TRY IT >> Could you give the entries again, exactly as written?

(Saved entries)
<<<<

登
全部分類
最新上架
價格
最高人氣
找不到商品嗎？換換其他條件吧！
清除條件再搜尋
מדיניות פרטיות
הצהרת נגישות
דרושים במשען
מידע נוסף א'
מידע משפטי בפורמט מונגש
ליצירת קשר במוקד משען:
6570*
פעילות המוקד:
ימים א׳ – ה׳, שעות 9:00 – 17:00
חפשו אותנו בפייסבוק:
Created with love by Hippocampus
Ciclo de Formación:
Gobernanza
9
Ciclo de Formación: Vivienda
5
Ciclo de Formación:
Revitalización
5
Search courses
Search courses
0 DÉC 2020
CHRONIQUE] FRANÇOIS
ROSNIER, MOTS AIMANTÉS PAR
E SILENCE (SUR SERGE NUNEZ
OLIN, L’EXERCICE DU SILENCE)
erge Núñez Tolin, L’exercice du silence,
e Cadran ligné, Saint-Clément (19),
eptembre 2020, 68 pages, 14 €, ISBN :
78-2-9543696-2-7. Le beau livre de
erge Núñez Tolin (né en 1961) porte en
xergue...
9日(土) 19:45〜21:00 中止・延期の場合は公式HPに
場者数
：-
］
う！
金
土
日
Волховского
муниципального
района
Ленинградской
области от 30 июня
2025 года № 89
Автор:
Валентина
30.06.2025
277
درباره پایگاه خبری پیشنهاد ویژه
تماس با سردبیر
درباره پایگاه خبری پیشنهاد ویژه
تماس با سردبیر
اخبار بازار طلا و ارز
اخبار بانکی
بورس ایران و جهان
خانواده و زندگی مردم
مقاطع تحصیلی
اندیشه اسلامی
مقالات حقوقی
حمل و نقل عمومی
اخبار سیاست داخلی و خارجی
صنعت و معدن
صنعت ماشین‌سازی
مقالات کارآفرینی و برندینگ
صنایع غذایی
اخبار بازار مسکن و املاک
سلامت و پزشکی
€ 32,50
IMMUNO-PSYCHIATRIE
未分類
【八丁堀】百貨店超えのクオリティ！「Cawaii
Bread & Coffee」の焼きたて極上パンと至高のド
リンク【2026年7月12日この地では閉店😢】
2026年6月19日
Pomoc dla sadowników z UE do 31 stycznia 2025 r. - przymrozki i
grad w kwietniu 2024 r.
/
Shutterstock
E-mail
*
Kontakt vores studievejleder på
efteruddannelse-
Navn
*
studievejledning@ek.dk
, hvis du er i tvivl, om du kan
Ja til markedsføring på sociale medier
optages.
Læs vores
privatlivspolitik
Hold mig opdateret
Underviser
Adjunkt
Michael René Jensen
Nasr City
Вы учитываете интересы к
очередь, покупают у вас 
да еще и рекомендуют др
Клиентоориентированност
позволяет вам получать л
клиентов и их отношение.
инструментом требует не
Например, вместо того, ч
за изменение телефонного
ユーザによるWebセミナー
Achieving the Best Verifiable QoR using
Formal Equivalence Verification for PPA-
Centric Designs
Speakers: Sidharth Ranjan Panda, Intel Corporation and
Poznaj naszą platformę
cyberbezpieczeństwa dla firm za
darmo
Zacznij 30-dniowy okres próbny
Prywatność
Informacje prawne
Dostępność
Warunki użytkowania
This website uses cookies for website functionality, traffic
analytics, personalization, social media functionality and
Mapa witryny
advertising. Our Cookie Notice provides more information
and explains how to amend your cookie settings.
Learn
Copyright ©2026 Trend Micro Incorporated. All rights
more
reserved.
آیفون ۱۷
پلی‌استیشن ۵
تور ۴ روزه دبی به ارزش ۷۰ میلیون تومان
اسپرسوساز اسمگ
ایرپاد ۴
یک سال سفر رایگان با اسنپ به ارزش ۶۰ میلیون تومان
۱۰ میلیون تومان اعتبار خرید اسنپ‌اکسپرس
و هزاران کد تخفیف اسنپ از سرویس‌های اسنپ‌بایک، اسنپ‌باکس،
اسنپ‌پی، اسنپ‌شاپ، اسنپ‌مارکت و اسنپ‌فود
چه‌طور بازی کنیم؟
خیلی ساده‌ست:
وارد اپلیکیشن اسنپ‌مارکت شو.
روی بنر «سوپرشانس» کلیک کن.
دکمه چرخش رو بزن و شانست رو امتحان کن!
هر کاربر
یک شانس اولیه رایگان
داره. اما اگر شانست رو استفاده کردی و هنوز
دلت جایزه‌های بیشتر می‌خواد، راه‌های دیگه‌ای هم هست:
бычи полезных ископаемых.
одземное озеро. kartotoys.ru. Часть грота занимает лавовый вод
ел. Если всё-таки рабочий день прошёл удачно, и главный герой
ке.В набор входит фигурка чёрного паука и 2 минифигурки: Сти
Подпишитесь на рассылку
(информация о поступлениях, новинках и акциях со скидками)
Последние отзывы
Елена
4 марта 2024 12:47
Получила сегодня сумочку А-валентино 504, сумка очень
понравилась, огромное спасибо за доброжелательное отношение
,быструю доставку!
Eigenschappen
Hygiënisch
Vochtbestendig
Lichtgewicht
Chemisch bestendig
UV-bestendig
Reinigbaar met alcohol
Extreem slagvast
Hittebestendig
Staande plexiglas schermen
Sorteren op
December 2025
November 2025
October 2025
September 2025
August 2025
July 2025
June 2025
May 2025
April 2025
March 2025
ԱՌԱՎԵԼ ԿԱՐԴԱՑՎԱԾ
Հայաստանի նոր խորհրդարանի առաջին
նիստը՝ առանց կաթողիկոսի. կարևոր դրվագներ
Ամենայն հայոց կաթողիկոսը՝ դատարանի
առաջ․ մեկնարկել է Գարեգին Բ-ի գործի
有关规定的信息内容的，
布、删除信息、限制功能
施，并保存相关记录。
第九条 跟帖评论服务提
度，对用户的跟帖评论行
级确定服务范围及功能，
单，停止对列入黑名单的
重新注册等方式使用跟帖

>>>>

WRITTEN SOLUTION >>
登
全部分類
最新上架
價格
最高人氣
找不到商品嗎？換換其他條件吧！
清除條件再搜尋
מדיניות פרטיות
הצהרת נגישות
דרושים במשען
מידע נוסף א'
מידע משפטי בפורמט מונגש
ליצירת קשר במוקד משען:
6570*
פעילות המוקד:
ימים א׳ – ה׳, שעות 9:00 – 17:00
חפשו אותנו בפייסבוק:
Created with love by Hippocampus
Ciclo de Formación:
Gobernanza
9
Ciclo de Formación: Vivienda
5
Ciclo de Formación:
Revitalización
5
Search courses
Search courses
0 DÉC 2020
CHRONIQUE] FRANÇOIS
ROSNIER, MOTS AIMANTÉS PAR
E SILENCE (SUR SERGE NUNEZ
OLIN, L’EXERCICE DU SILENCE)
erge Núñez Tolin, L’exercice du silence,
e Cadran ligné, Saint-Clément (19),
eptembre 2020, 68 pages, 14 €, ISBN :
78-2-9543696-2-7. Le beau livre de
erge Núñez Tolin (né en 1961) porte en
xergue...
9日(土) 19:45〜21:00 中止・延期の場合は公式HPに
場者数
：-
］
う！
金
土
日
Волховского
муниципального
района
Ленинградской
области от 30 июня
2025 года № 89
Автор:
Валентина
30.06.2025
277
درباره پایگاه خبری پیشنهاد ویژه
تماس با سردبیر
درباره پایگاه خبری پیشنهاد ویژه
تماس با سردبیر
اخبار بازار طلا و ارز
اخبار بانکی
بورس ایران و جهان
خانواده و زندگی مردم
مقاطع تحصیلی
اندیشه اسلامی
مقالات حقوقی
حمل و نقل عمومی
اخبار سیاست داخلی و خارجی
صنعت و معدن
صنعت ماشین‌سازی
مقالات کارآفرینی و برندینگ
صنایع غذایی
اخبار بازار مسکن و املاک
سلامت و پزشکی
€ 32,50
IMMUNO-PSYCHIATRIE
未分類
【八丁堀】百貨店超えのクオリティ！「Cawaii
Bread & Coffee」の焼きたて極上パンと至高のド
リンク【2026年7月12日この地では閉店😢】
2026年6月19日
Pomoc dla sadowników z UE do 31 stycznia 2025 r. - przymrozki i
grad w kwietniu 2024 r.
/
Shutterstock
E-mail
*
Kontakt vores studievejleder på
efteruddannelse-
Navn
*
studievejledning@ek.dk
, hvis du er i tvivl, om du kan
Ja til markedsføring på sociale medier
optages.
Læs vores
privatlivspolitik
Hold mig opdateret
Underviser
Adjunkt
Michael René Jensen
Nasr City
Вы учитываете интересы к
очередь, покупают у вас 
да еще и рекомендуют др
Клиентоориентированност
позволяет вам получать л
клиентов и их отношение.
инструментом требует не
Например, вместо того, ч
за изменение телефонного
ユーザによるWebセミナー
Achieving the Best Verifiable QoR using
Formal Equivalence Verification for PPA-
Centric Designs
Speakers: Sidharth Ranjan Panda, Intel Corporation and
Poznaj naszą platformę
cyberbezpieczeństwa dla firm za
darmo
Zacznij 30-dniowy okres próbny
Prywatność
Informacje prawne
Dostępność
Warunki użytkowania
This website uses cookies for website functionality, traffic
analytics, personalization, social media functionality and
Mapa witryny
advertising. Our Cookie Notice provides more information
and explains how to amend your cookie settings.
Learn
Copyright ©2026 Trend Micro Incorporated. All rights
more
reserved.
آیفون ۱۷
پلی‌استیشن ۵
تور ۴ روزه دبی به ارزش ۷۰ میلیون تومان
اسپرسوساز اسمگ
ایرپاد ۴
یک سال سفر رایگان با اسنپ به ارزش ۶۰ میلیون تومان
۱۰ میلیون تومان اعتبار خرید اسنپ‌اکسپرس
و هزاران کد تخفیف اسنپ از سرویس‌های اسنپ‌بایک، اسنپ‌باکس،
اسنپ‌پی، اسنپ‌شاپ، اسنپ‌مارکت و اسنپ‌فود
چه‌طور بازی کنیم؟
خیلی ساده‌ست:
وارد اپلیکیشن اسنپ‌مارکت شو.
روی بنر «سوپرشانس» کلیک کن.
دکمه چرخش رو بزن و شانست رو امتحان کن!
هر کاربر
یک شانس اولیه رایگان
داره. اما اگر شانست رو استفاده کردی و هنوز
دلت جایزه‌های بیشتر می‌خواد، راه‌های دیگه‌ای هم هست:
бычи полезных ископаемых.
одземное озеро. kartotoys.ru. Часть грота занимает лавовый вод
ел. Если всё-таки рабочий день прошёл удачно, и главный герой
ке.В набор входит фигурка чёрного паука и 2 минифигурки: Сти
Подпишитесь на рассылку
(информация о поступлениях, новинках и акциях со скидками)
Последние отзывы
Елена
4 марта 2024 12:47
Получила сегодня сумочку А-валентино 504, сумка очень
понравилась, огромное спасибо за доброжелательное отношение
,быструю доставку!
Eigenschappen
Hygiënisch
Vochtbestendig
Lichtgewicht
Chemisch bestendig
UV-bestendig
Reinigbaar met alcohol
Extreem slagvast
Hittebestendig
Staande plexiglas schermen
Sorteren op
December 2025
November 2025
October 2025
September 2025
August 2025
July 2025
June 2025
May 2025
April 2025
March 2025
ԱՌԱՎԵԼ ԿԱՐԴԱՑՎԱԾ
Հայաստանի նոր խորհրդարանի առաջին
նիստը՝ առանց կաթողիկոսի. կարևոր դրվագներ
Ամենայն հայոց կաթողիկոսը՝ դատարանի
առաջ․ մեկնարկել է Գարեգին Բ-ի գործի
有关规定的信息内容的，
布、删除信息、限制功能
施，并保存相关记录。
第九条 跟帖评论服务提
度，对用户的跟帖评论行
级确定服务范围及功能，
单，停止对列入黑名单的
重新注册等方式使用跟帖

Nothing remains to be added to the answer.